TL;DR: mononoke: The Curse of the Serpent encerra a trilogia com visual impressionante, trama interligada e trilha sonora marcante, porém exige que o espectador já tenha acompanhado os dois primeiros filmes.
Fato: terceiro filme da trilogia Mononoke foi lançado em 2026
O longa‑metraje Mononoke – The Curse of the Serpent chegou aos cinemas japoneses em 4 de junho de 2026, completando a série de filmes que se baseiam na série de TV Mononoke. Direção ficou a cargo de Kenji Nakamura, com Tomoaki Koshida como diretor de cena e Yasumi Atarashi responsável pelo roteiro. A produção contou com Taku Iwasaki na trilha sonora e Kitsuneko Nagata no design de personagens.

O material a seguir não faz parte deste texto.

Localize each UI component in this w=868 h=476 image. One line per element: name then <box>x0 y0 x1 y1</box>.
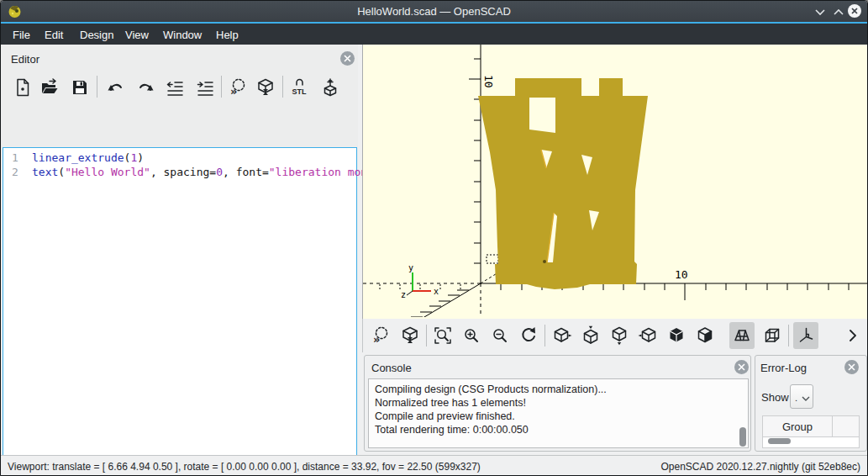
menu-help[interactable]: Help <box>216 29 239 41</box>
table-hscrollbar[interactable] <box>768 438 791 444</box>
export-stl-button[interactable]: STL <box>287 74 313 101</box>
view-perspective-button[interactable] <box>729 322 755 349</box>
toolbar-separator <box>544 325 545 346</box>
zoom-all-icon <box>433 325 453 346</box>
export-stl-icon: STL <box>290 77 310 98</box>
editor-toolbar: » STL <box>1 71 358 103</box>
rendered-model <box>478 78 648 289</box>
close-window-button[interactable] <box>847 3 862 22</box>
view-back-icon <box>695 325 715 346</box>
minimize-button[interactable] <box>814 6 826 21</box>
code-line-2: text("Hello World", spacing=0, font="lib… <box>32 166 394 178</box>
log-filter-dropdown[interactable]: . <box>790 384 813 409</box>
console-output[interactable]: Compiling design (CSG Products normaliza… <box>368 378 749 448</box>
new-file-icon <box>13 77 33 98</box>
view-left-button[interactable] <box>635 322 660 349</box>
menubar: File Edit Design View Window Help <box>1 24 867 45</box>
chevron-right-icon <box>844 327 861 344</box>
save-button[interactable] <box>67 74 92 101</box>
window-title: HelloWorld.scad — OpenSCAD <box>1 5 867 18</box>
view-top-button[interactable] <box>578 322 603 349</box>
mini-axes-indicator: y x z <box>401 263 439 299</box>
vp-render-button[interactable] <box>397 322 423 349</box>
preview-button[interactable]: » <box>225 74 250 101</box>
empty-column-header[interactable] <box>832 416 859 437</box>
menu-design[interactable]: Design <box>80 29 113 41</box>
dropdown-value: . <box>795 393 797 403</box>
undo-button[interactable] <box>103 74 129 101</box>
errorlog-panel: Error-Log Show . Group <box>755 355 867 452</box>
view-right-icon <box>552 325 572 346</box>
view-right-button[interactable] <box>550 322 575 349</box>
vp-preview-button[interactable]: » <box>368 322 393 349</box>
group-column-header[interactable]: Group <box>763 416 832 437</box>
svg-text:»: » <box>230 85 237 98</box>
errorlog-table[interactable]: Group <box>762 415 860 448</box>
reset-view-button[interactable] <box>516 322 541 349</box>
mini-axis-y-label: y <box>408 263 413 272</box>
svg-text:»: » <box>373 333 380 346</box>
toolbar-separator <box>282 76 283 98</box>
viewport-canvas: 10 10 y x z <box>363 45 868 317</box>
zoom-out-button[interactable] <box>487 322 513 349</box>
indent-button[interactable] <box>192 74 218 101</box>
menu-view[interactable]: View <box>125 29 149 41</box>
zoom-in-icon <box>461 325 481 346</box>
toolbar-separator <box>788 325 789 346</box>
view-front-icon <box>666 325 687 346</box>
print-3d-icon <box>320 77 340 98</box>
chevron-down-icon <box>801 392 811 407</box>
new-file-button[interactable] <box>10 74 35 101</box>
open-file-button[interactable] <box>37 74 62 101</box>
line-number: 2 <box>12 166 18 178</box>
maximize-button[interactable] <box>833 6 844 21</box>
preview-icon: » <box>228 77 248 98</box>
redo-icon <box>135 77 155 98</box>
code-editor[interactable]: 1 2 linear_extrude(1) text("Hello World"… <box>3 147 357 476</box>
show-axes-button[interactable] <box>793 322 818 349</box>
open-folder-icon <box>39 77 60 98</box>
view-back-button[interactable] <box>692 322 718 349</box>
viewport-toolbar: » <box>362 319 868 352</box>
console-line: Normalized tree has 1 elements! <box>375 397 526 409</box>
render-button[interactable] <box>253 74 278 101</box>
code-line-1: linear_extrude(1) <box>32 151 144 164</box>
editor-panel: Editor » <box>1 45 358 455</box>
editor-panel-title: Editor <box>11 53 39 66</box>
view-top-icon <box>581 325 601 346</box>
console-close-button[interactable] <box>734 360 749 374</box>
save-icon <box>70 77 90 98</box>
view-front-button[interactable] <box>664 322 689 349</box>
unindent-icon <box>165 77 185 98</box>
errorlog-close-button[interactable] <box>844 360 859 374</box>
view-bottom-button[interactable] <box>607 322 632 349</box>
render-icon <box>255 77 276 98</box>
redo-button[interactable] <box>133 74 158 101</box>
titlebar[interactable]: HelloWorld.scad — OpenSCAD <box>1 1 867 22</box>
view-left-icon <box>638 325 658 346</box>
console-scrollbar[interactable] <box>739 427 746 447</box>
3d-viewport[interactable]: 10 10 y x z <box>362 45 868 319</box>
menu-file[interactable]: File <box>13 29 30 41</box>
menu-window[interactable]: Window <box>163 29 202 41</box>
editor-close-button[interactable] <box>340 51 355 66</box>
show-filter-label: Show <box>761 391 789 404</box>
toolbar-more-button[interactable] <box>842 322 864 349</box>
zoom-in-button[interactable] <box>459 322 484 349</box>
console-line: Compile and preview finished. <box>375 410 515 422</box>
zoom-all-button[interactable] <box>430 322 455 349</box>
mini-axis-z-label: z <box>401 290 406 299</box>
perspective-icon <box>732 325 752 346</box>
statusbar: Viewport: translate = [ 6.66 4.94 0.50 ]… <box>1 455 867 476</box>
menu-edit[interactable]: Edit <box>45 29 63 41</box>
view-orthogonal-button[interactable] <box>760 322 785 349</box>
axes-icon <box>796 325 816 346</box>
reset-view-icon <box>518 325 539 346</box>
version-text: OpenSCAD 2020.12.27.nightly (git 52eb8ec… <box>661 461 861 473</box>
openscad-window: HelloWorld.scad — OpenSCAD File Edit Des… <box>0 0 868 476</box>
print-3d-button[interactable] <box>318 74 343 101</box>
unindent-button[interactable] <box>162 74 187 101</box>
viewport-status-text: Viewport: translate = [ 6.66 4.94 0.50 ]… <box>8 461 481 473</box>
view-bottom-icon <box>609 325 629 346</box>
zoom-out-icon <box>490 325 510 346</box>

Contexto: por que importa para o universo Mononoke
Os dois primeiros filmes – Karakasa e Hinezumi – funcionavam como histórias autônomas, cada uma apresentando um mono‑noke diferente dentro do mesmo cenário do Harém Imperial. Em The Curse of the Serpent a narrativa deixa de ser isolada e passa a depender dos eventos anteriores, revelando um arco maior que liga os três monstros a um mistério central: por que o mesmo local foi alvo de três aparições sobrenaturais em menos de um ano?
Essa mudança estrutural tem três implicações principais:
- Coesão narrativa: personagens como Boton, Asa e Fuki já são conhecidos, permitindo que a trama avance sem introduções demoradas.
- Profundidade temática: o filme explora a opressão das mulheres na sociedade feudal japonesa, ampliando o comentário social iniciado nos episódios anteriores.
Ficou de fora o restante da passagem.